We do have our standards, you know.


----------



## ScareShack (May 26, 2006)

welcome, I quess...lol.
did u forgot to intro. urself many posts ago?
arnt u that famed wrestler guy......


----------



## ScareShack (May 26, 2006)




----------



## DeathTouch (Sep 6, 2005)

Maybe I just need a hug?


----------



## DeathTouch (Sep 6, 2005)

You guys are so mean to the new people... I can't believe it. It isn't like I am trying to sell Halloween Insurance. LOL


----------



## Frighteners Entertainment (Jan 24, 2006)
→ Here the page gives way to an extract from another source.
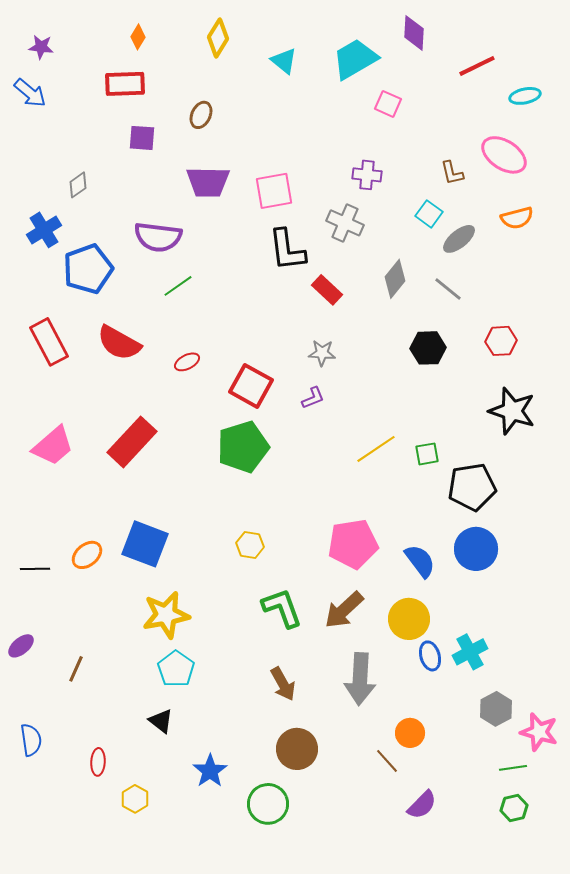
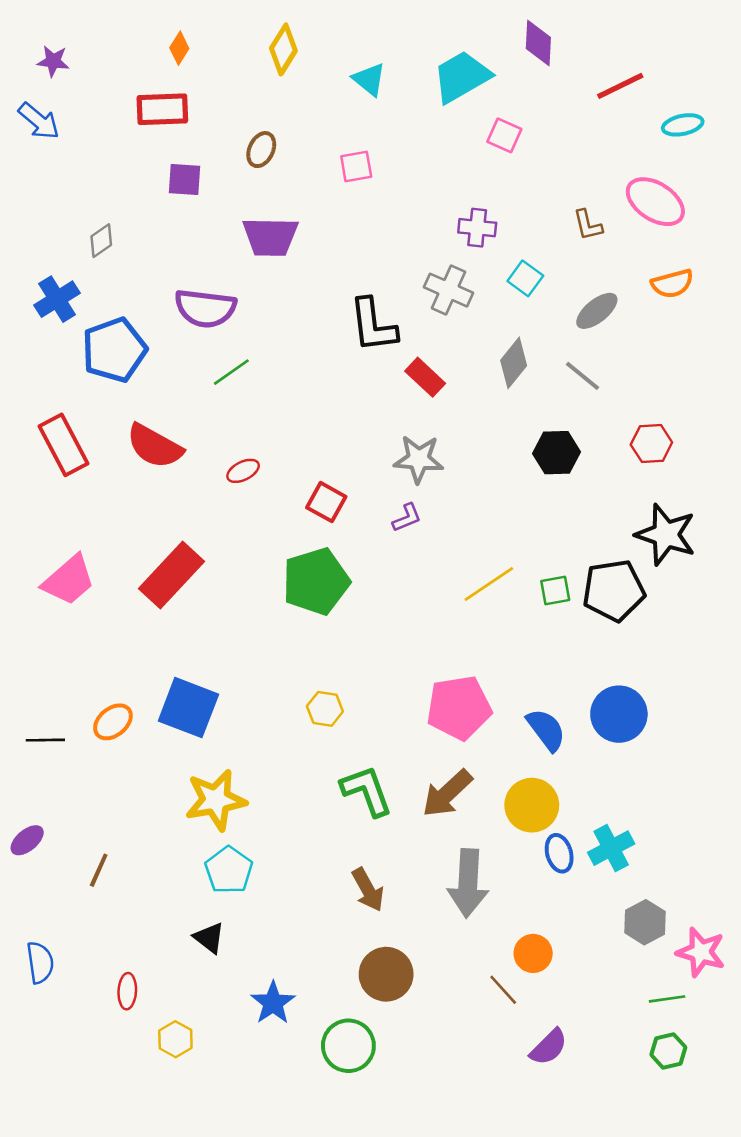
pink square: (274, 191) -> (356, 166), moved, size x0.7
cyan square: (429, 214) -> (525, 278), moved
gray star: (322, 353) -> (419, 459), size x1.4
red square: (251, 386) -> (326, 502), size x0.7
black pentagon: (472, 487) -> (614, 591), moved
Things like this wouldn't happen to you if you didn't wear your underwear on the outside of your pants.


----------



## DeathTouch (Sep 6, 2005)

Does that all go for wearing it around my head?


----------



## ScareShack (May 26, 2006)

DeathTouch said:


> Does that all go for wearing it around my head?


YES! goes for wearing them on ur head as well. Do u really want these fine people to see u doing that.


----------



## DeathTouch (Sep 6, 2005)

I am good with that. Love they Neighbor. Even if he has soiled undewear on this head.

You guys really suck when it comes to the welcome wagon.


----------



## ScareShack (May 26, 2006)

DeathTouch said:


> You guys really suck when it comes to the welcome wagon.


aint my fault u guys ran we over with ur wagon and are dragging me around.


----------



## scareme (Aug 29, 2006)

Welcome newby. Here's your hug and kiss, now get your ass back to work.


----------



## Moon Dog (Oct 3, 2006)

New to the site like Vampires are new to drinking blood...


----------



## Wyatt Furr (Jun 5, 2006)

Ok, the soiled underwear on the head ,is the wierdest Halloween costume I have ever seen. Maybe, its a midwest thing.....


----------



## Lagrousome (Apr 12, 2007)

Welcome DT! Have you done any prop making b-4? LOL
Oh, and BTW, no hugs until you have posted at least 10 times! We don't just hug ANYBODY around here!


----------



## DeathTouch (Sep 6, 2005)

Thank you for all for your kind responses. It brings a tear to my eye.

Yes, Lagrousome. I have messed around with making Halloween stuff, but still have not got the knack. But one day with all of you guys help, I will. Thank you again.


----------



## Moon Dog (Oct 3, 2006)

Happy to help!


----------



## Ghostess (Aug 21, 2005)

Awwww.... Poor DT, gettin' picked on and all when he just needs some Love. 

*smiling sweetly whilst holding a machete behind back*

Come here DT... I'll give you a hug.


----------



## DeathTouch (Sep 6, 2005)

Ghostess said:


> Awwww.... Poor DT, gettin' picked on and all when he just needs some Love.
> 
> *smiling sweetly whilst holding a machete behind back*
> 
> Come here DT... I'll give you a hug.


You are so kind to me. Thank you! Why can't there be more members like you here?


----------



## Death's Door (Mar 22, 2006)

Are you trying to reinvent yourself? Is this how it's done?


----------



## DeathTouch (Sep 6, 2005)

Yes. Kind of like Coke Edge, Batman returns, Willy Wonka. Now I just need the solid Gold dancers to introduce me.


----------



## pyro (Oct 7, 2006)

hi DT welcome


----------